Dopo tredici anni il gradito ritorno di Bohéme all’Arena di Verona firmata da Alfonso Signorini
di
Gabriele Isetto
Alfonso
Signori, personalità poliedrica il cui amore è però la musica, ha allestito
nella magnifica cornice dell’Arena di Verona una nuova versione della Bohème di Puccini che mancava da tredici
anni su questo palcoscenico. Signorini già nel 2018 si era cimentato con questo
titolo pucciniano mettendolo in scena a Torre del Lago.
A
Verona il regista, come lui stesso afferma nelle note di regia, scava a fondo
del libretto mettendo in evidenza quello che non si vede in altre messinscene:
ad esempio nel primo atto, mentre i quattro ragazzi cantano e si divertono nel
loro appartamento, al piano di sopra possiamo vedere Mimì che sbriga delle
faccende e ciò fa si che bruci la sua cena; questa è sicuramente una scelta
interessante da un punto di vista registico ma purtroppo molto dispersiva per
lo spettatore, infatti si è portati ad osservare la gestualità di Mimì venendo
distratti a discapito dell’azione principale.
Daniel
Oren dirige egregiamente l’Orchestra dell’Arena anche se, dando dei tempi
allungati e mettendo quindi alla prova la vocalità dei protagonisti, talvolta
sembra quasi che non ci sia un adeguato scambio tra orchestra e cantanti.

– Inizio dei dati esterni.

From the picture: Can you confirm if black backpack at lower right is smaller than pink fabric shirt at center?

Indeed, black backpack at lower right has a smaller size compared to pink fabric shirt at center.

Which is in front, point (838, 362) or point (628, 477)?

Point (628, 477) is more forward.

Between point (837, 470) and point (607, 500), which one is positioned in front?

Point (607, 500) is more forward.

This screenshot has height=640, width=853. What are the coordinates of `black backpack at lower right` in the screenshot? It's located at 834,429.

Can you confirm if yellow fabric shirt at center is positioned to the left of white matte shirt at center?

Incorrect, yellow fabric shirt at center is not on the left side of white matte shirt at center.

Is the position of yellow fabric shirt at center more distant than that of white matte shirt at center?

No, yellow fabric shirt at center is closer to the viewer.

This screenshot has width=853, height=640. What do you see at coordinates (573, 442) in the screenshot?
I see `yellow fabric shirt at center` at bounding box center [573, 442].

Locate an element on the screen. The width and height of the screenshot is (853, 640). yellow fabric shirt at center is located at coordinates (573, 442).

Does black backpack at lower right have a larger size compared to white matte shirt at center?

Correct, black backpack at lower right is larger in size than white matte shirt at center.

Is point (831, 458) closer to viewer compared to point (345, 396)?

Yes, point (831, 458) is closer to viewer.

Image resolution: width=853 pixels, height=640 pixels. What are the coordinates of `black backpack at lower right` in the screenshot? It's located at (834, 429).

Perfetto il coro, molto ben preparato per quest’opera.
Tutti
eccellenti i cantanti a partire dalle due coppie di innamorati: Mimì è stata
interpretata dalla bravissima Juliana Grigoryan, Vittorio Grigolo ha ricoperto
il ruolo di Rodolfo ed assieme hanno dato vita a momenti molto intimi ed
emozionanti specialmente nell’ultimo atto. L’altra coppia è formata dagli
eccellenti Luca Micheletti ed Eleonora Bellocci rispettivamente Marcello e
Musetta che, a differenza di quella formata da Mimì e Rodolfo, è una coppia a
tratti più divertente per i loro battibecchi. Si sono distinti per il loro
timbro vocale e per il loro fraseggio Jan Antem (Schaunard) e Alexander
Vinogradov (Colline). Da citare anche gli altri quattro cantanti, essenziali
per la storia ma personaggi di contorno: Salvatore Salvaggio (Alcindoro),
Riccardo Rados (Parpignol), Nicolò Rigano (Sergente dei doganieri) e Carlo
Bombieri (doganiere).
Spettacolare
e ben strutturato l’aspetto visivo grazie alla fantastica scenografia di
Gulliermo Nova, quasi come se l’azione di tutta l’opera si svolgesse in un
museo. Al centro del palcoscenico è presente un’imponete struttura che ricrea
sul davanti la soffitta, mentre nella parte posteriore il caffè Momus; il resto
dello spazio è innevato e sono presenti alcuni lampioni ad olio: tutti questi
elementi sono circondati da enormi tele dipinte (che danno appunto l’idea di un
museo) dove sono raffigurate le tipiche architetture di Parigi. Nel secondo
atto, un grande spettacolo nello spettacolo: giocolieri, trampolieri ed
acrobati e per finire coriandoli sparati in aria. Bellissimi anche i costumi,
tutti molto colorati e vivaci, tipici della Belle
Epoque.
Scroscianti
gli applausi finali per i cantanti, il direttore e per il regista d’orchestra
che hanno dimostrato il successo di questa messinscena.